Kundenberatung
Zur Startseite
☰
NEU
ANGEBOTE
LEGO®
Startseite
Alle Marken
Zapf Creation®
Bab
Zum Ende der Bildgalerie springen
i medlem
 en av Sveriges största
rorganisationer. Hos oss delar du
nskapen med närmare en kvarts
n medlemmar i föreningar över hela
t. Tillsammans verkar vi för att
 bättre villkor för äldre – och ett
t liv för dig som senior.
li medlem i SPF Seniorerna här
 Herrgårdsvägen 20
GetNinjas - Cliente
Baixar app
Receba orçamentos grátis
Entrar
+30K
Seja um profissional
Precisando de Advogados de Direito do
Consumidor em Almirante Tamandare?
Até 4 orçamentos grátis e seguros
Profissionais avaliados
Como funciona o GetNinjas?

━━━━━━━━━━━━━━━━

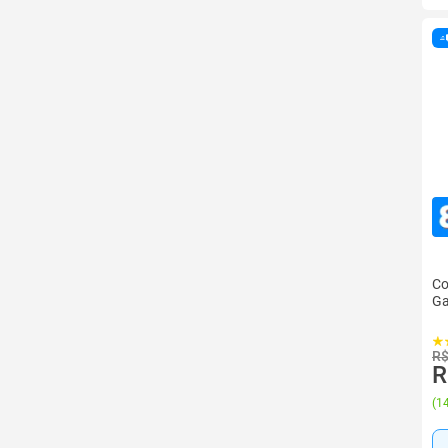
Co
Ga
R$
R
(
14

━━━━━━━━━━━━━━━━

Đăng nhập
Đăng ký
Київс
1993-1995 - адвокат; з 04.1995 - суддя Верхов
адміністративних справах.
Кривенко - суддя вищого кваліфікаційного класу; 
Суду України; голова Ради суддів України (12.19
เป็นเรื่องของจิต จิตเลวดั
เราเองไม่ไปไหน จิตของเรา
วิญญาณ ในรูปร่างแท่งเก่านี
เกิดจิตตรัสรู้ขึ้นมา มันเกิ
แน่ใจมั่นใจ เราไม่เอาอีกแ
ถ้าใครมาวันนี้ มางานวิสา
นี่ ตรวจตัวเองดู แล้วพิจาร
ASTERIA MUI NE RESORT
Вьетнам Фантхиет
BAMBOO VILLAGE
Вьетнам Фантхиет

━━━━━━━━━━━━━━━━

**Aim of the exercise:**
Among the entries above, locate the lines containing "en av Sveriges största" and "Como funciona o GetNinjas?", and transcribe exactly those two lines and all lines between.

**Output of the exercise:**
 en av Sveriges största
rorganisationer. Hos oss delar du
nskapen med närmare en kvarts
n medlemmar i föreningar över hela
t. Tillsammans verkar vi för att
 bättre villkor för äldre – och ett
t liv för dig som senior.
li medlem i SPF Seniorerna här
 Herrgårdsvägen 20
GetNinjas - Cliente
Baixar app
Receba orçamentos grátis
Entrar
+30K
Seja um profissional
Precisando de Advogados de Direito do
Consumidor em Almirante Tamandare?
Até 4 orçamentos grátis e seguros
Profissionais avaliados
Como funciona o GetNinjas?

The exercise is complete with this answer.